The 'abiding in Christ and Christ in us' is not about an emotional Christian experience. It has strong practical implications. Christ is the 'I AM'. This means the 'I AM' of Midian who was revealed to Moses as one who had always been suffering together with the people as he spoke out of the burning bush, which symbolized the experience of slavery and tyranny of the people in Egypt. So the practical implication of abiding in the 'I AM' means we too seek to be in solidarity with those who serve and toil for us then we can be forever Christ's friends and companions. Though we can never repay the debt at least the poor and the oppressed shall accept us as friends. We shall thus be on the march towards the new human community. It is towards this we commemorate the institution of the Lord's Supper. Exactly how it is done liturgically is unimportant if the consciousness that through this act we become a Eucharistic Community is the consciousness that occupies and guides us.
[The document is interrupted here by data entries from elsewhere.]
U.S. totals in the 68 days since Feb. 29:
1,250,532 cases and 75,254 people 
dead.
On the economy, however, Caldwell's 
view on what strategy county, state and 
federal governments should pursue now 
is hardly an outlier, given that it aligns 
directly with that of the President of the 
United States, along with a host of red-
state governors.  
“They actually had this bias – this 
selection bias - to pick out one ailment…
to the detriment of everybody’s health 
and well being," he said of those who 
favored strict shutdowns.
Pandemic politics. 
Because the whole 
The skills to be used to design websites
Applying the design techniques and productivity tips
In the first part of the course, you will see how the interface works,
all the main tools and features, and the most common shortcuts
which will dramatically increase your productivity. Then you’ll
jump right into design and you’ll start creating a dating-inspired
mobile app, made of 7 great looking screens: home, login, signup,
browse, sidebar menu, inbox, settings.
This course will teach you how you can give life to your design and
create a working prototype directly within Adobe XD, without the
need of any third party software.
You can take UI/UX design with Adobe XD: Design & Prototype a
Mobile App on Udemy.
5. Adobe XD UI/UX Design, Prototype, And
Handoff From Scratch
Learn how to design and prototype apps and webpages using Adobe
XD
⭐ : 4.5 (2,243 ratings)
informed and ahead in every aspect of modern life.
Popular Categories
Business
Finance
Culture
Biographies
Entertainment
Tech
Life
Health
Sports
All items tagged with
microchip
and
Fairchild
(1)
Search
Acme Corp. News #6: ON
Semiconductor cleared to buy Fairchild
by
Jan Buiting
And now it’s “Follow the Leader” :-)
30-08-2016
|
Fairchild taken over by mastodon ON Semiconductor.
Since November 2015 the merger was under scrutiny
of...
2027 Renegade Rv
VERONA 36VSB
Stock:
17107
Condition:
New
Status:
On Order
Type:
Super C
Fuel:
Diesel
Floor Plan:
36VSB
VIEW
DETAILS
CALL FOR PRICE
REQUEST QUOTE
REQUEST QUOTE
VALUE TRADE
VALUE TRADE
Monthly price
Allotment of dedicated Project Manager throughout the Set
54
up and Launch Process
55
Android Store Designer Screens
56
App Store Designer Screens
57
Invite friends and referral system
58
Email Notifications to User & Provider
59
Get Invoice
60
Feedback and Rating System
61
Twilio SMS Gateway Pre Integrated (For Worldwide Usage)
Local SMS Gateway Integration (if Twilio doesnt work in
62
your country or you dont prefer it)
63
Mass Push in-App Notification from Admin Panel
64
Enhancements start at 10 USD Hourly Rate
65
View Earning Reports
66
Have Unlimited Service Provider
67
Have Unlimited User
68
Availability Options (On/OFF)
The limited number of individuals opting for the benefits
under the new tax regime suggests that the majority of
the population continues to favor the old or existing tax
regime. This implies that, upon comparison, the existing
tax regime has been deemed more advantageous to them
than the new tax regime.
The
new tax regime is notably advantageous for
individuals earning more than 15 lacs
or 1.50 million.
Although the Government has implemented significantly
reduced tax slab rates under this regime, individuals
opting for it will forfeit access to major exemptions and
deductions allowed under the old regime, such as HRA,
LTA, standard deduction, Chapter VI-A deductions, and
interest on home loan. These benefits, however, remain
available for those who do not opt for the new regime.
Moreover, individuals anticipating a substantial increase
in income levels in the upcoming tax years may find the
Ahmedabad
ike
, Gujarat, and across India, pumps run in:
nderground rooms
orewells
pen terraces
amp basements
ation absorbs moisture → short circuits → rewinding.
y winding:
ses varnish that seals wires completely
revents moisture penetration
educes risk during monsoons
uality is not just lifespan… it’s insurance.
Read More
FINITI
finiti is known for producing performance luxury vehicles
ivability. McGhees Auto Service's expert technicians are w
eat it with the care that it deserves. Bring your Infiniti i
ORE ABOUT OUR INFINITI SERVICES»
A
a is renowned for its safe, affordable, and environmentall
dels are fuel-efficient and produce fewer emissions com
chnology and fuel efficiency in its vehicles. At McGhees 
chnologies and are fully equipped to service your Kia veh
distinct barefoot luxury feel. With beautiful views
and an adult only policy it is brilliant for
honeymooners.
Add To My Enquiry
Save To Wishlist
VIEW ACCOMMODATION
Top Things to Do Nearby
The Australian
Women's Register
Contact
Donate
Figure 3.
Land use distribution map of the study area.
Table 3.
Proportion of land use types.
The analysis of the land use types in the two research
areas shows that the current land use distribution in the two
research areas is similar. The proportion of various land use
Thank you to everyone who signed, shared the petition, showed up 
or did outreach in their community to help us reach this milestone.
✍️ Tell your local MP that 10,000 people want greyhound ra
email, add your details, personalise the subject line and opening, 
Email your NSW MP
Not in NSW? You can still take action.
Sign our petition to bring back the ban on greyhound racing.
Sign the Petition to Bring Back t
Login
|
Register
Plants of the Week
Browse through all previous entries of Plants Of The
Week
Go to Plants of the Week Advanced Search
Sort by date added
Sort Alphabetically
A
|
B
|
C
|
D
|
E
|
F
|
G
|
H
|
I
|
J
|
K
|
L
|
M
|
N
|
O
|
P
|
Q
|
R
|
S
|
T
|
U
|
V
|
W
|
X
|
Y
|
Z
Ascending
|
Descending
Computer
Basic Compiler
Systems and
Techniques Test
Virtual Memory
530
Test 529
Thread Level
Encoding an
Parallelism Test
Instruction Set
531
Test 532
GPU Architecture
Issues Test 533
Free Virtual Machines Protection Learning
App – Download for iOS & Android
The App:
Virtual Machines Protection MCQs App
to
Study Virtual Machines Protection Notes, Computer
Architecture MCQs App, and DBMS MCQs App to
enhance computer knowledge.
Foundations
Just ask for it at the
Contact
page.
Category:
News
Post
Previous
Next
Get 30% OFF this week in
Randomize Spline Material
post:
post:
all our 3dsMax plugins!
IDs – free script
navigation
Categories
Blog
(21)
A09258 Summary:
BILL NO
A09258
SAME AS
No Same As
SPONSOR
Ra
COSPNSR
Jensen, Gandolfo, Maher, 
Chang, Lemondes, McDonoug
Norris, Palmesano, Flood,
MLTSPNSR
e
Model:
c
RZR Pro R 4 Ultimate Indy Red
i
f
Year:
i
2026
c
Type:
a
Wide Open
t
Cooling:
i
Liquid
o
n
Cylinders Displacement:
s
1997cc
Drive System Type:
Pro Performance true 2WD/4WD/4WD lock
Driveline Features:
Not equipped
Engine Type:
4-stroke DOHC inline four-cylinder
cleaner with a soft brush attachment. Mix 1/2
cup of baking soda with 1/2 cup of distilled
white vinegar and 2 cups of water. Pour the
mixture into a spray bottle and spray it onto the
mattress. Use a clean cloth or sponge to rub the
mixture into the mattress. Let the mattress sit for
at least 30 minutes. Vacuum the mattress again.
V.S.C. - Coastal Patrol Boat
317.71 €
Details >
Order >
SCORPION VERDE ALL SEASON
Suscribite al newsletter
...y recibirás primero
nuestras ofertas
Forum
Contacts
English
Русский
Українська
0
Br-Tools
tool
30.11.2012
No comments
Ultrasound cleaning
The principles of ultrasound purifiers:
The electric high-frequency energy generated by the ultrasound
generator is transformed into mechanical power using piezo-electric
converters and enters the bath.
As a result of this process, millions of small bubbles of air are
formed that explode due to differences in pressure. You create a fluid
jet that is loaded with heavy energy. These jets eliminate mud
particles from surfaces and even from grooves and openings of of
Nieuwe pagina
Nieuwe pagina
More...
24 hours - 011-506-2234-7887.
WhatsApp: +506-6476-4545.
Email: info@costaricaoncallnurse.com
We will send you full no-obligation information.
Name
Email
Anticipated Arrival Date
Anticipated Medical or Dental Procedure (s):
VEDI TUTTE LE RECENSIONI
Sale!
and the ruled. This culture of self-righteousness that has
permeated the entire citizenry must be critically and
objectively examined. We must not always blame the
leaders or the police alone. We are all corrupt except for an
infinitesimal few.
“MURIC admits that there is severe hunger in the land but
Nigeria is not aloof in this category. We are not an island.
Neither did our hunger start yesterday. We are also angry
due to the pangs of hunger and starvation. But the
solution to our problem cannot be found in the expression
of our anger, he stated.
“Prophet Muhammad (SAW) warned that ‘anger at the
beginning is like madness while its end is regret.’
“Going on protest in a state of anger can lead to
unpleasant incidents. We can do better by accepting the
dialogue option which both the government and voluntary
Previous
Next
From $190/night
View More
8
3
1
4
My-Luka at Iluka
No matter how beautifully and correctly the service is conducted if we are not taken up by a true Eucharistic spirit then ours will be a form of religion devoid of the power of the Spirit of God. May God fill us with a spirit of thankfulness to God revealed in Christ and also to the entire human collective of suffering who are indeed God's partners in redemption. We shall then experience afresh God's breath being breathed into us by the Crucified and risen Lord whose body is still being broken and whose blood continues to be poured out for us. Amen.